A política econômica incerta do novo governo

Fachada do Ministério da Economia, na Esplanada dos Ministérios. (Foto: Marcello Casal Jr/Agência Bras)

A economia não é uma ciência exata, especialmente em sua vertente de política econômica, quanto às medidas de atuação do governo e as normas de regulação do mercado e intervenção no cotidiano operacional das pessoas, empresas e instituições. Ainda que haja inúmeras questões técnicas de natureza macroeconômica que já foram testadas nos últimos 300 anos e sobre as quais se conhecem causas e efeitos, há outras questões incursas nas opções de natureza política que podem ir em uma ou outra direção, com efeitos não exatos e todos válidos. Entre as questões técnicas beirando às ciências exatas está a relação entre o tamanho do Produto Interno Bruto (PIB) expresso em valores monetários e o volume de meios de pagamento em circulação. Se a expansão monetária for maior que o aumento do PIB por anos seguidos, inevitavelmente a inflação aparece, corroendo o poder de compra da moeda, empobrecendo os assalariados, desorganizando o sistema de preços e, ao fim, jogando a economia em recessão.

Sobre esse primeiro ponto – o controle do estoque de moeda circulante vis-a-vis o desempenho do PIB –, é essencial que Lula e sua equipe deixem claro como será comandada a área econômica, quem estará à frente da política monetária e as demais medidas que o governo pretende implantar.
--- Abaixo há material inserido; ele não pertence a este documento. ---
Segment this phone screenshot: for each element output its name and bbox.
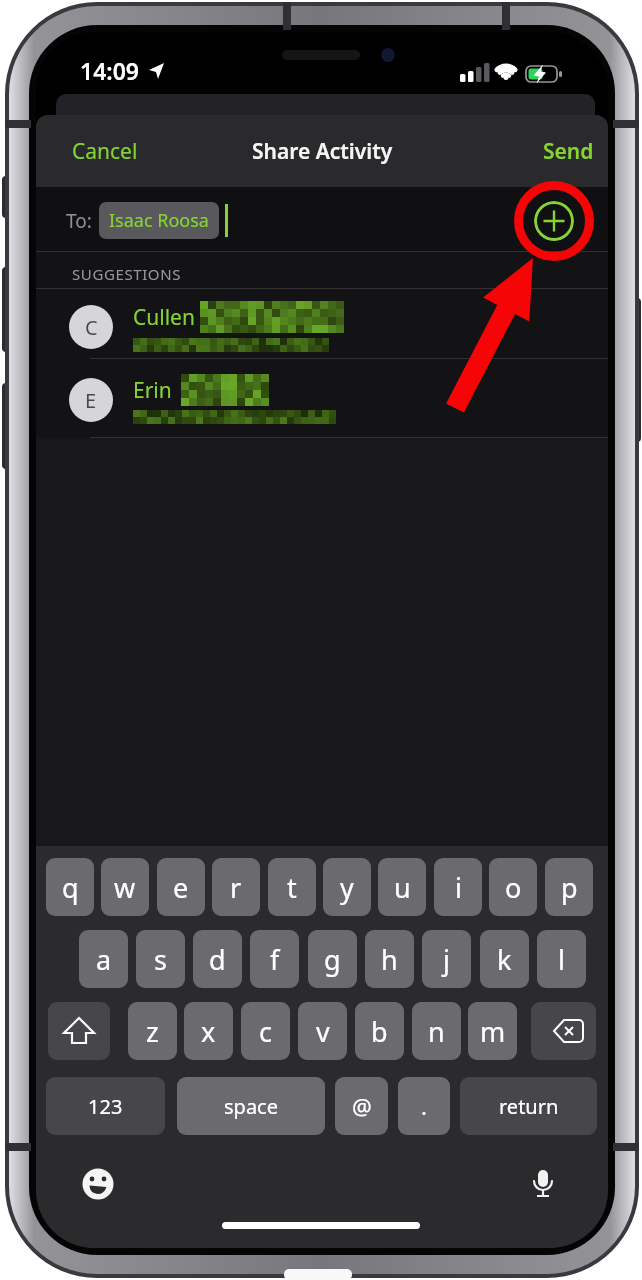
- button[interactable]: [36, 359, 608, 437]
- button[interactable]: v: [298, 1002, 347, 1060]
- button[interactable]: h: [365, 930, 414, 988]
- button[interactable]: o: [489, 858, 537, 916]
- button[interactable]: 123: [46, 1077, 165, 1135]
- button[interactable]: c: [241, 1002, 290, 1060]
- button[interactable]: t: [268, 858, 316, 916]
- staticText: h: [381, 941, 398, 978]
- staticText: y: [340, 869, 354, 906]
- button[interactable]: @: [335, 1077, 388, 1135]
- staticText: e: [173, 869, 189, 906]
- button[interactable]: n: [412, 1002, 461, 1060]
- staticText: @: [352, 1091, 372, 1121]
- button[interactable]: l: [537, 930, 586, 988]
- button[interactable]: return: [460, 1077, 597, 1135]
- staticText: n: [428, 1013, 445, 1050]
- button[interactable]: k: [480, 930, 529, 988]
- button[interactable]: i: [434, 858, 482, 916]
- button[interactable]: x: [184, 1002, 233, 1060]
- staticText: Isaac Roosa: [109, 208, 209, 233]
- button[interactable]: Isaac Roosa: [99, 202, 219, 239]
- button[interactable]: u: [378, 858, 426, 916]
- staticText: space: [224, 1093, 278, 1120]
- staticText: Cullen: [133, 303, 195, 332]
- button[interactable]: p: [545, 858, 593, 916]
- button[interactable]: g: [308, 930, 357, 988]
- staticText: v: [316, 1013, 330, 1050]
- button[interactable]: [36, 289, 608, 358]
- button[interactable]: Cancel: [66, 115, 156, 187]
- staticText: Cancel: [72, 137, 138, 166]
- button[interactable]: Send: [506, 115, 596, 187]
- staticText: SUGGESTIONS: [72, 264, 181, 284]
- staticText: o: [505, 869, 522, 906]
- staticText: To:: [66, 208, 92, 234]
- staticText: p: [561, 869, 578, 906]
- staticText: .: [421, 1091, 427, 1121]
- staticText: l: [558, 941, 565, 978]
- staticText: return: [499, 1093, 559, 1120]
- button[interactable]: j: [422, 930, 471, 988]
- button[interactable]: [534, 201, 574, 241]
- staticText: z: [146, 1013, 159, 1050]
- button[interactable]: b: [355, 1002, 404, 1060]
- staticText: 123: [88, 1093, 123, 1120]
- staticText: d: [209, 941, 226, 978]
- button[interactable]: m: [468, 1002, 517, 1060]
- staticText: Send: [543, 137, 594, 166]
- staticText: Share Activity: [252, 137, 393, 166]
- staticText: C: [85, 314, 98, 341]
- staticText: c: [259, 1013, 272, 1050]
- staticText: i: [455, 869, 462, 906]
- staticText: t: [287, 869, 297, 906]
- button[interactable]: q: [46, 858, 94, 916]
- staticText: w: [114, 869, 136, 906]
- staticText: q: [62, 869, 79, 906]
- button[interactable]: w: [101, 858, 149, 916]
- staticText: j: [443, 941, 450, 978]
- staticText: x: [201, 1013, 216, 1050]
- staticText: r: [230, 869, 242, 906]
- staticText: Erin: [133, 376, 172, 405]
- staticText: u: [394, 869, 411, 906]
- button[interactable]: e: [157, 858, 205, 916]
- staticText: k: [497, 941, 512, 978]
- staticText: s: [154, 941, 167, 978]
- button[interactable]: r: [212, 858, 260, 916]
- button[interactable]: d: [193, 930, 242, 988]
- button[interactable]: s: [136, 930, 185, 988]
- button[interactable]: .: [398, 1077, 450, 1135]
- button[interactable]: z: [128, 1002, 177, 1060]
- staticText: f: [270, 941, 280, 978]
- button[interactable]: f: [250, 930, 299, 988]
- staticText: E: [85, 387, 97, 414]
- staticText: a: [96, 941, 112, 978]
- button[interactable]: [48, 1002, 110, 1060]
- button[interactable]: a: [79, 930, 128, 988]
- button[interactable]: space: [177, 1077, 325, 1135]
- button[interactable]: [531, 1002, 596, 1060]
- button[interactable]: y: [323, 858, 371, 916]
- staticText: m: [480, 1013, 506, 1050]
- staticText: b: [371, 1013, 388, 1050]
- staticText: 14:09: [80, 55, 139, 86]
- staticText: g: [324, 941, 341, 978]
Se em 2018 o Brasil sabia desde o minuto seguinte à vitória de Jair Bolsonaro que a economia estaria a cargo do liberal Paulo Guedes, hoje o arco de possibilidades vai de economistas defensores da responsabilidade fiscal até o ex-ministro da Educação Fernando Haddad, nome que já deixou o mercado financeiro alarmado nos últimos dias. As escolhas para a equipe de transição também não ajudam a prever o rumo futuro, pois, se por um lado ela tem dois “pais do real” (André Lara Resende e Pérsio Arida), por outro conta também com um ex-ministro gastador (Nelson Barbosa) e pode, ainda, ter Guido Mantega, a julgar por declarações do vice-presidente eleito, Geraldo Alckmin.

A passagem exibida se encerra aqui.